Point is, he wasn't helping me because he was believed in the idea. Maybe he did, to a small extent. What he was really doing was helping me so that he could get in with me, closer to me, etc. Feel better about himself because "look at what I do for her. She needs me."
That's fucking ego.
The "what's he got that I haven't" is ego, the "do you see me as just a programmer?" that's ego. The fact that he cant even STAY AWAY FROM ME WHEN I TELL YOU THAT YOU DISTURB ME AND THAT I CANNOT BE IN THE SAME ROOM AS YOU WITHOUT A BUFFER... is ego.
I'd expect if I told him that, he'd send me another email asking me to look into MYSELF about why that is. Oh wait, he already has.
Or that he sends emails (that I dont respond to) continuing a conversation that he's having with me in HIS HEAD since I am not participating in any way, and then sends me the responses (again, pages long) replying to things he either assumes I would have said, or believes me to have said. One such email begins, (quote) "You're right, I'm too clingy." I have NEVER said that to him. He sent me one-sided emails for about a month, continuing a conversation I never had. Ego. You don't know what I would say. Where do you get off, really?!
WTF? Who cares WHY you make me uncomfortable, YOU DO. End of story. Maybe it's that you keep coming to ME with all your troubles ABOUT ME. Who does that? Do you not have friends you can lament to? I tell you you make me uncomfortable, and you send me poems about what a poem to me would look like?

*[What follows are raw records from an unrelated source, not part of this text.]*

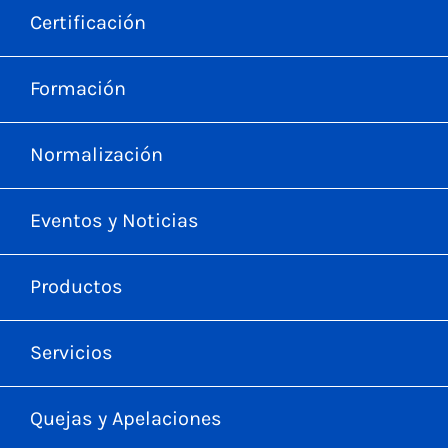
Certificación
Formación
Normalización
Eventos y Noticias
Productos
Servicios
Quejas y Apelaciones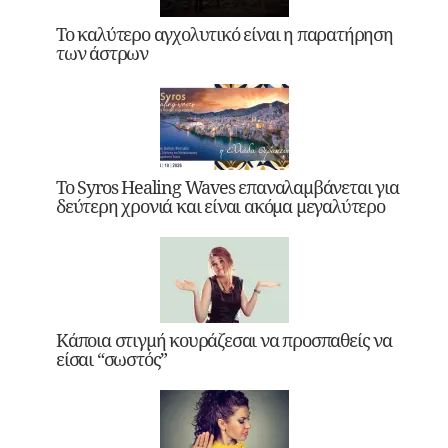
Το καλύτερο αγχολυτικό είναι η παρατήρηση
των άστρων
Το Syros Healing Waves επαναλαμβάνεται για
δεύτερη χρονιά και είναι ακόμα μεγαλύτερο
Κάποια στιγμή κουράζεσαι να προσπαθείς να
είσαι “σωστός”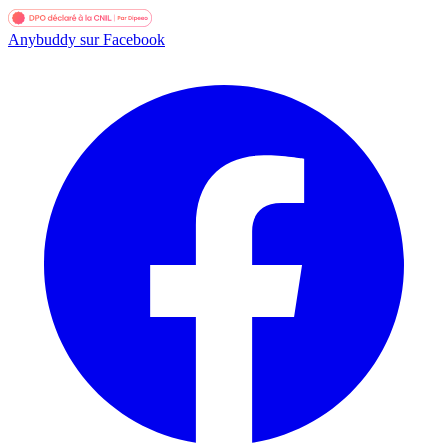
Anybuddy sur Facebook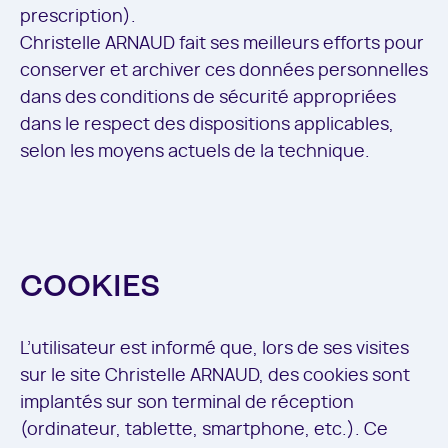
prescription).
Christelle ARNAUD fait ses meilleurs efforts pour
conserver et archiver ces données personnelles
dans des conditions de sécurité appropriées
dans le respect des dispositions applicables,
selon les moyens actuels de la technique.
COOKIES
L’utilisateur est informé que, lors de ses visites
sur le site Christelle ARNAUD, des cookies sont
implantés sur son terminal de réception
(ordinateur, tablette, smartphone, etc.). Ce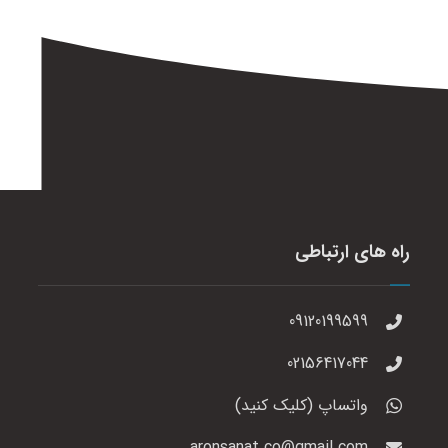
راه های ارتباطی
09120199599
02156417044
واتساپ (کلیک کنید)
aronsanat.co@gmail.com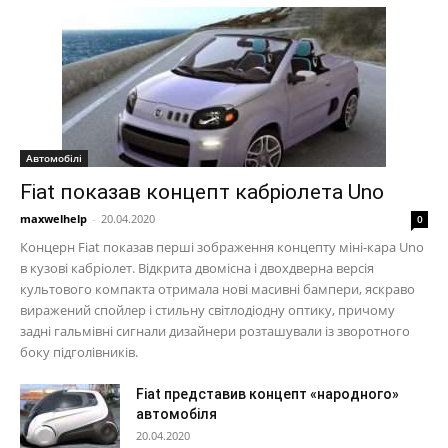
Автомобілі
Fiat показав концепт кабріолета Uno
maxwelhelp
-
20.04.2020
0
Концерн Fiat показав перші зображення концепту міні-кара Uno
в кузові кабріолет. Відкрита двомісна і двохдверна версія
культового компакта отримала нові масивні бампери, яскраво
виражений спойлер і стильну світлодіодну оптику, причому
задні гальмівні сигнали дизайнери розташували із зворотного
боку підголівників.
Fiat представив концепт «народного»
автомобіля
20.04.2020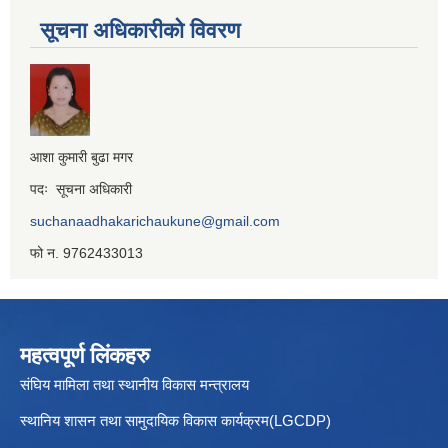
सूचना अधिकारीको विवरण
आशा कुमारी बुढा मगर
पदः सूचना अधिकारी
suchanaadhakarichaukune@gmail.com
फो न. 9762433013
महत्वपूर्ण लिंकहरु
संघिय मामिला तथा स्थानीय विकास मन्त्रालय
स्थानिय शासन तथा सामुदायिक विकास कार्यक्रम(LGCDP)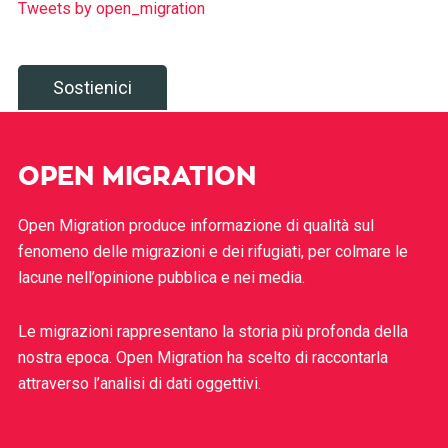
Tweets by open_migration
Sostienici
OPEN MIGRATION
Open Migration produce informazione di qualità sul
fenomeno delle migrazioni e dei rifugiati, per colmare le
lacune nell’opinione pubblica e nei media.
Le migrazioni rappresentano la storia più profonda della
nostra epoca. Open Migration ha scelto di raccontarla
attraverso l’analisi di dati oggettivi.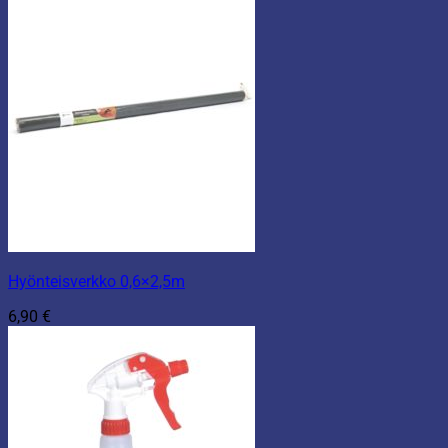
Hyönteisverkko 0,6×2,5m
6,90
€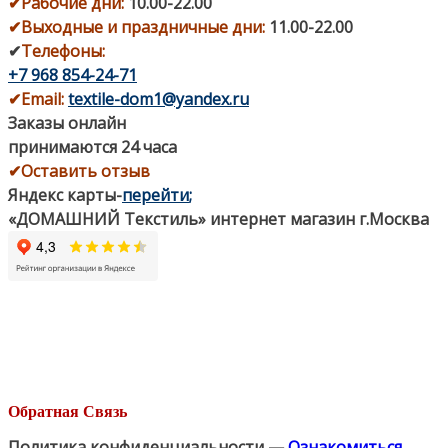
✔
Рабочие дни
:
10.00-22.00
✔
Выходные и праздничные дни:
11.00-22.00
✔
Телефоны:
+7 968 854-24-71
✔
Email:
textile-dom1@yandex.ru
Заказы онлайн
принимаются 24 часа
✔Оставить отзыв
Яндекс карты
-
перейти
;
«ДОМАШНИЙ Текстиль» интернет магазин г.Москва
Обратная Связь
Политика конфиденциальности —
Ознакомиться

And you want me to look at MYSELF?
LOOK AT YOU!!!
You sign off emails "< name >, #1 fan, #15 guy"
Another sign of ego. You have no idea who my number one fan is. My number one fan wants what's best for ME. Not what's best for me as HE sees it, or himself being what's best for me. And don't assume you know where you are on the list. Yes, there was a point where there were multiple people on the list, and that was stress in itself, cause I was like "where the heck did all these people come from and why the hell did they all decide to like me, and ooh, who is the tall one?" But you have NO IDEA where you are on the list. But I'll help you out with that.
You're not on it. Period.
Oh! I almost forgot! the part where he threatens to take his code from my site. If what? If I don't go out with you? Do you listen to yourself? How threatening and MANIPULATIVE and childish is that? And then (pure example of how he retracts things to make them "better" not realizing how exactly he's incriminating himself... says "I was just saying that you have no leverage." Oh? That statement made me laugh the hardest. Because I do, and I'm too nice to use it, and too smart to write it here. It also ties into my next post: When Men Lie, pt II, but I'll leave it off for now.
Anyways, for so long I wanted to scream, "get over me!"
Now, I find, I want to scream, "get over YOURSELF!"
Thank you, this has been most cathartic.